The gentleman with the mustache had finally made up his mind to interrupt me. I was only expecting that. It's extremely fun when people notice my awkwardness and try to interrupt me !
Nonchalantly, I took a little piece of paper from my jacket, and I handed it to the mustached man.
The man quickly scanned the three lines written on the note. I delighted myself in his sudden change of expression.
His countenance was now a third pity, a third embarrassed and a third horrified. His black mustache made the whole thing quite exquisite! If only the psychiatrist had displayed a similar expression, she might still have been alive. I don't like people who don't make me laugh, and she fell into that loathsome category.
The mustache twitching with an uncontrolled twitch, Mr.
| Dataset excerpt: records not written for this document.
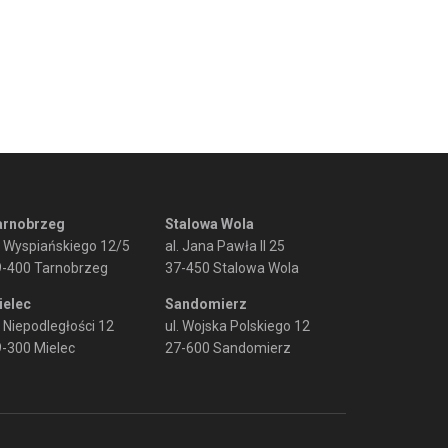
arnobrzeg
Stalowa Wola
. Wyspiańskiego 12/5
al. Jana Pawła II 25
9-400 Tarnobrzeg
37-450 Stalowa Wola
ielec
Sandomierz
. Niepodległości 12
ul. Wojska Polskiego 12
-300 Mielec
27-600 Sandomierz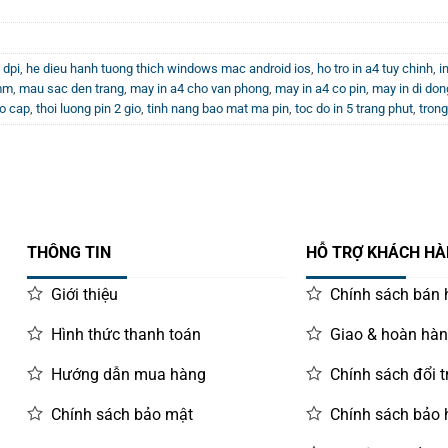
 dpi
,
he dieu hanh tuong thich windows mac android ios
,
ho tro in a4 tuy chinh
,
i
mm
,
mau sac den trang
,
may in a4 cho van phong
,
may in a4 co pin
,
may in di don
ao cap
,
thoi luong pin 2 gio
,
tinh nang bao mat ma pin
,
toc do in 5 trang phut
,
trong
THÔNG TIN
HỖ TRỢ KHÁCH H
Giới thiệu
Chính sách bán
Hình thức thanh toán
Giao & hoàn hà
Hướng dẫn mua hàng
Chính sách đổi t
Chính sách bảo mật
Chính sách bảo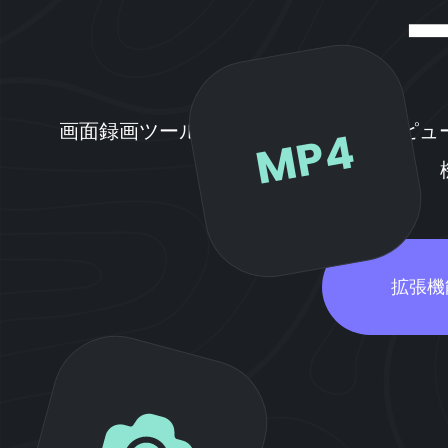
画面録画ツールは、ブラウザ上でコンピュー
MP4
拡張機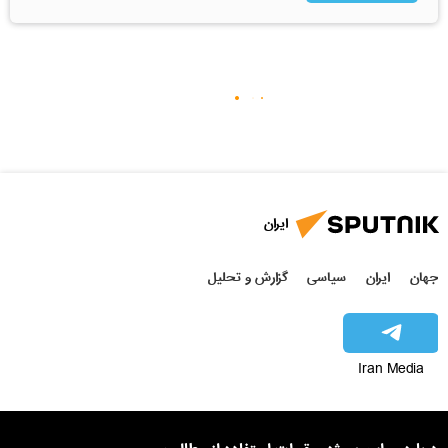
ایران
جهان
ایران
سیاسی
گزارش و تحلیل
Iran Media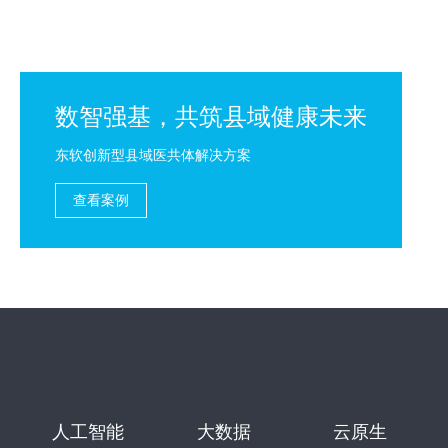
数智强基，共筑县域健康未来
东软创新型县域医共体解决方案
查看案例
人工智能
大数据
云原生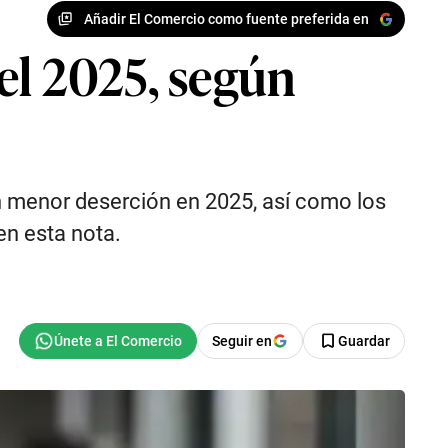
Añadir El Comercio como fuente preferida en
el 2025, según
ron menor deserción en 2025, así como los
en esta nota.
Seguir en
Guardar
Three-Expressions-With-Mustache stammered out a few unintelligible words and turned back to the cinema screen, pretending nothing. He was quite funny, the Impassible-Mustache-Watching-A-Movie. We were the only two spectators in this session room. I had come to sit right next to him, because there was no place anywhere else: all the other seats were reserved by the void. Anyway, I was not here to see the film. A bad movie, according to the press review.
Mister Deadly-Frightened-Mustache is much more interesting to observe. I gently wrapped my arm around his broad, quivering shoulders. I caressed his cheek carelessly. I put my head close to his head, and our two heads seemed to belong to the same body. I whispered in her ear.
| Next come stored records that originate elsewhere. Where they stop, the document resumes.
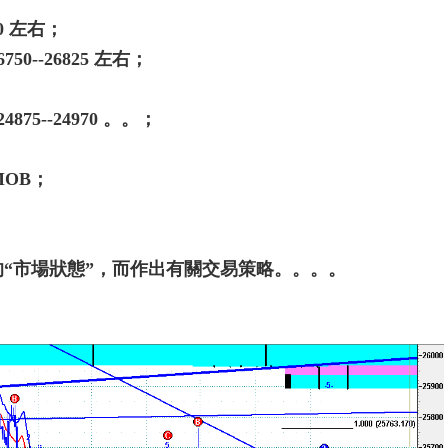
10 左右；
750--26825 左右；
4875--24970 。。；
MOB；
的“市場狀態”，而作出有關交易策略。。。。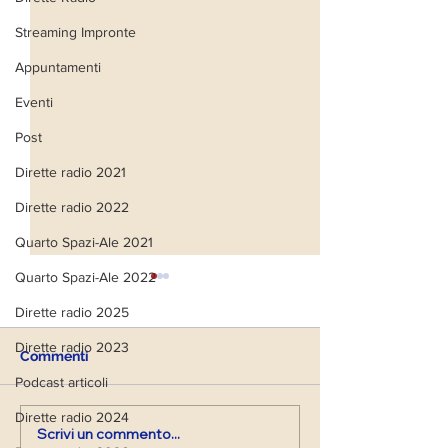
Streaming Impronte
Appuntamenti
Eventi
Post
Dirette radio 2021
Dirette radio 2022
Quarto Spazi-Ale 2021
Quarto Spazi-Ale 2022
Dirette radio 2025
Dirette radio 2023
Commenti
Podcast articoli
Dirette radio 2024
Scrivi un commento...
Diretta Radiofonica di
Diretta Radiofo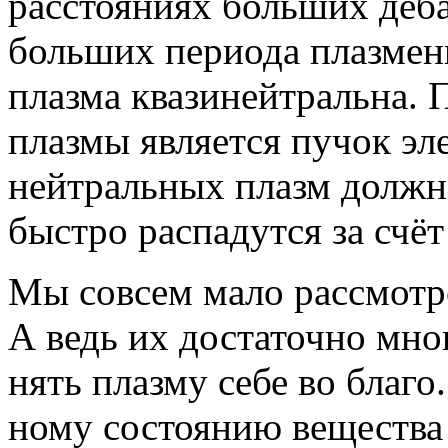
расстояниях больших деб
больших периода плазмен
плазма квазинейтральна.
плазмы является пучок эл
нейтральных плазм должна
быстро распадутся за счёт
Мы совсем мало рассмотр
А ведь их достаточно мног
нять плазму себе во благо. Б
ному состо­я­нию веще­ства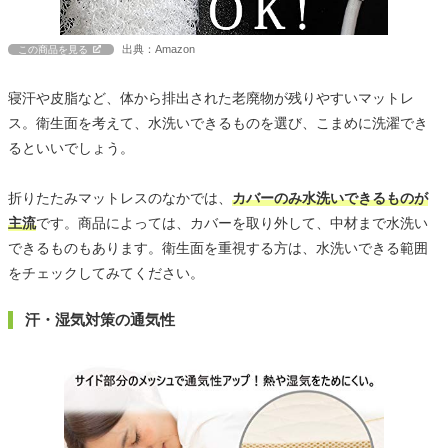
出典：Amazon
この商品を見る
寝汗や皮脂など、体から排出された老廃物が残りやすいマットレ
ス。衛生面を考えて、水洗いできるものを選び、こまめに洗濯でき
るといいでしょう。
折りたたみマットレスのなかでは、
カバーのみ水洗いできるものが
主流
です。商品によっては、カバーを取り外して、中材まで水洗い
できるものもあります。衛生面を重視する方は、水洗いできる範囲
をチェックしてみてください。
汗・湿気対策の通気性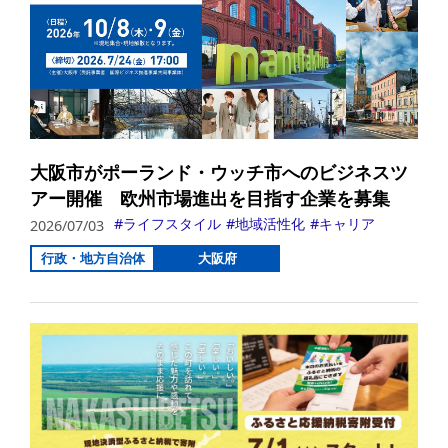
大阪市がポーランド・ウッチ市へのビジネスツ
アー開催 欧州市場進出を目指す企業を募集
ライフスタイル
地域活性化
キャリア
2026/07/03
行政・地方自治体
大阪府
詳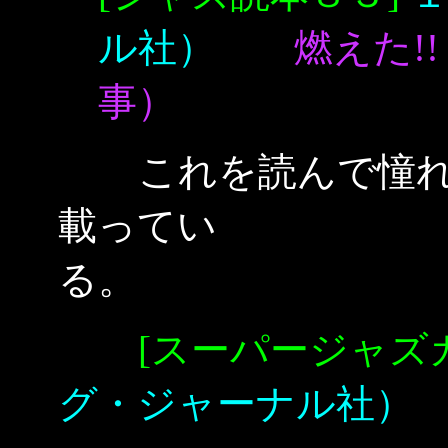
ル社）
燃えた!
事）
これを読んで憧れた
載ってい
[スーパージャズカ
グ・ジャーナル社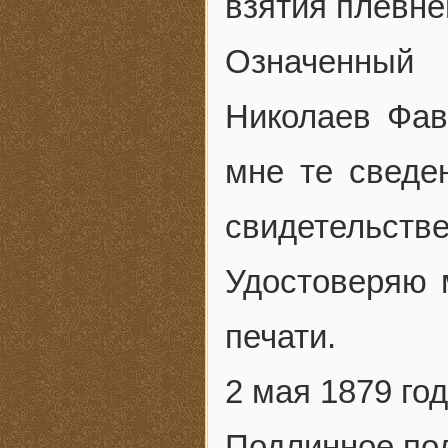
взятия плевне
Означенный 
Николаев Фав
мне те сведе
свидетельстве
Удостоверяю 
печати.
2 мая 1879 год
Подлинное по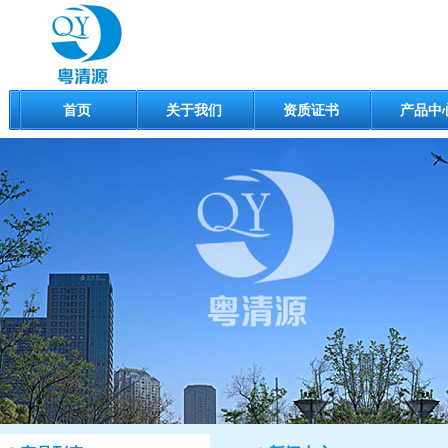
首页
关于我们
资质证书
产品中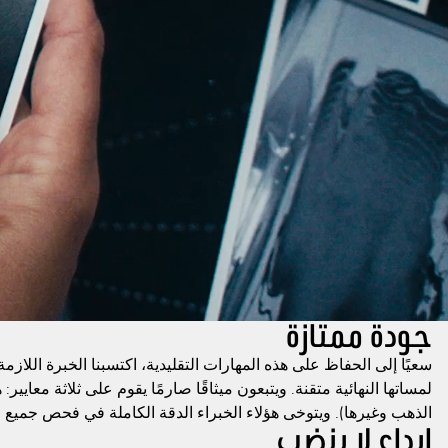
جودة ممتازة
سعيًا إلى الحفاظ على هذه المهارات التقليدية، اكتسبنا الخبرة اللاز
لمساتها النهائية متقنة. ويتبعون ميثاقًا صارمًا يقوم على ثلاثة معايي
الذهب وغيرها). ويتوخى هؤلاء الخبراء الدقة الكاملة في فحص جميع 
إبداع لا ينضب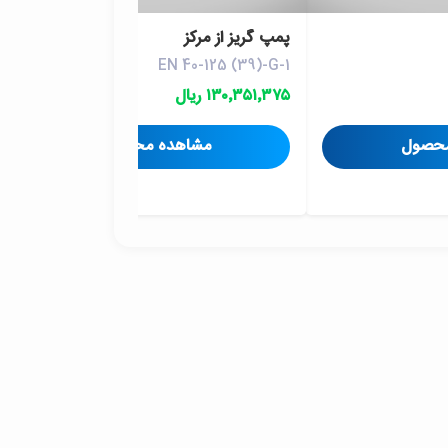
پمپ گريز از مرکز
EN 40-125 (39)-G-1
۱۳۰٬۳۵۱٬۳۷۵ ریال
محصول
مشاهده محصول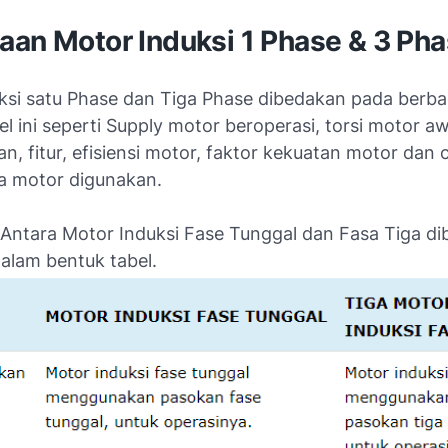
aan Motor Induksi 1 Phase & 3 Ph
ksi satu Phase dan Tiga Phase dibedakan pada berba
el ini seperti Supply motor beroperasi, torsi motor aw
n, fitur, efisiensi motor, faktor kekuatan motor dan 
 motor digunakan.
Antara Motor Induksi Fase Tunggal dan Fasa Tiga dib
alam bentuk tabel.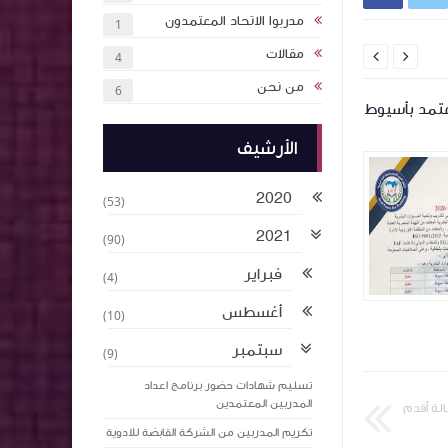
مدربوا الاتحاد المعتمدون
1
مقالات


4
من نحن
6
اعتماد (١٨) مدرب متقدم
اعتماد ٩ مدربي
بمحافظة اسيوط
العربي للتدريب
الأرشيف
2020
(53)
2021
(90)
فبراير
(4)
أغسطس
(10)
abdelaalmaroof
abdelaalmaroof
منذ 3 أشهر تقريبا
منذ 3 أشهر تقريبا
سبتمبر
(9)
تسليم شهادات حضور برنامج اعداد
المدربين المعتمدين
لة أقدم
تكريم المدربين من الشركة القابضة للادوية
How funny is the power of a few words written on a little piece of paper ! The whole room is silent, breathless, eyes riveted on the drama that takes place in front of her. No one, apart from Mister Soon-Dead-Mustache, has read my post, but I think everyone has understood. The Star Wars which scrolls on the screen, far behind the two of us, no longer manages to capture attention. The eyes are no longer stared at one of the most iconic films of the next two centuries, but are staring at me, and my laughter, and my Mister Snatched-Mustache.
I love this mustache, I won't leave it to a corpse. I stop laughing, suddenly. The emptiness of the seats, all these bland, dreary people, who give an even more impression of void than the void itself, open terrified bulging eyes, and observe the spurt of blood which now stains the remains of the face of Mister Corpse-Without-Mustache.
It's funny: an orphan, a widow. No more mustaches to take care of them. I sent them the scalp of the comic man's mustache : it was a father and a husband. They will receive the rest in a sort of large package in the shape of a coffin.
But no more mustaches; I have to act, I was almost forgotten. People don't know me anymore, and they don't understand me. They see me as a monster and a criminal in a clown disguise, when in reality I am nothing more than a clown in a monster and criminal disguise. The monster and the criminal kill only on my order; me, even if I wanted to, I could never stop laughing.